A final point in relation to the user/learner parallel. Both can be misleading; there are many different types of each. The common assumption that Andrew Keen is so critical of is that the user is someone with no specialist knowledge of a field- like most of us in relation to most specialist fields that we rely on! There is a similar assumption about learners and the hope that somehow unsuccessful learners will be able to learn on their own with the help of the technology.
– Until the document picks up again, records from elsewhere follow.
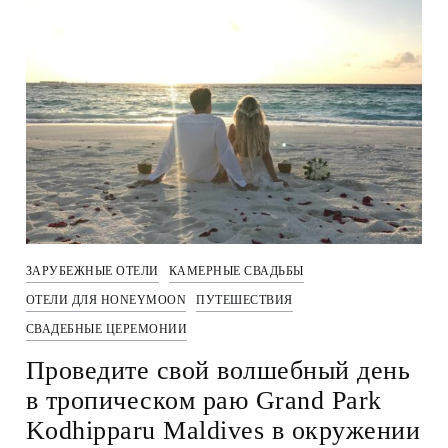
ЗАРУБЕЖНЫЕ ОТЕЛИ
КАМЕРНЫЕ СВАДЬБЫ
ОТЕЛИ ДЛЯ HONEYMOON
ПУТЕШЕСТВИЯ
СВАДЕБНЫЕ ЦЕРЕМОНИИ
Проведите свой волшебный день
в тропическом раю Grand Park
Kodhipparu Maldives в окружении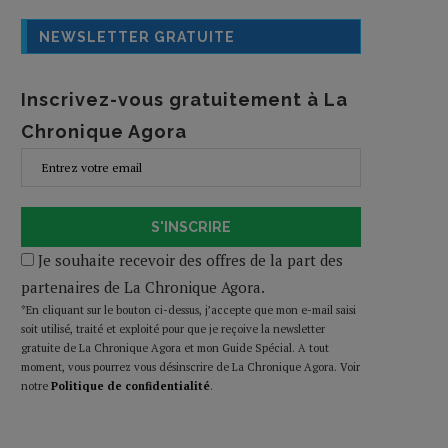
NEWSLETTER GRATUITE
Inscrivez-vous gratuitement à La
Chronique Agora
S'INSCRIRE
Je souhaite recevoir des offres de la part des
partenaires de La Chronique Agora.
*En cliquant sur le bouton ci-dessus, j’accepte que mon e-mail saisi
soit utilisé, traité et exploité pour que je reçoive la newsletter
gratuite de La Chronique Agora et mon Guide Spécial. A tout
moment, vous pourrez vous désinscrire de La Chronique Agora. Voir
notre
Politique de confidentialité
.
It seems to me no more likely than that anything of quality will emerge out of Youtube.  As such a focus on the user or the learner can easily become a profoundly anti-intellectual and anti-specialist and even anti-teacher idea which sees specialists as privileged dominators of learners and users.

A more positive approach might be to begin with how ‘specialist users’ such as researchers make use of the learning and communication  possibilities of internet technologies and generate knowledge in new ways through chat rooms and other networking and user generated devices.

 

This might suggest lessons for educationalists who might want to use similar technologies for pedagogic purposes like networking with students on an individual and group basis. 

 

We must not merely to resist new developments - we have to identify an education that points in a different direction through a pedagogic challenge that generates new knowledge and provoke debate.

 

Observations

 

  • Michael says he want to set the debate in a wider social and economic context, particularly around the debate on consumers and producers of education.
  • Focus on 2 books: Andrew Keen "Cult of the Amateur" and Damien Thompson: "Counter Knowledge" - 'bogus sicence and fake history"
  • Also looked at various DEMOS pamphlets
  • Paper is a work in process
  • Started about thinking about newe technologies and what they offer in terms of developing "new Content".
  • Unrealistic enthusiasms on the one hand, but also intersting use of tecnologies being made by researchers.

     

Audience

Diana L: differentiate between, content, knowledge, context - they are all different. The technology enables learners to create in new approaches to learning which enables them to address traditional knowledge in new ways.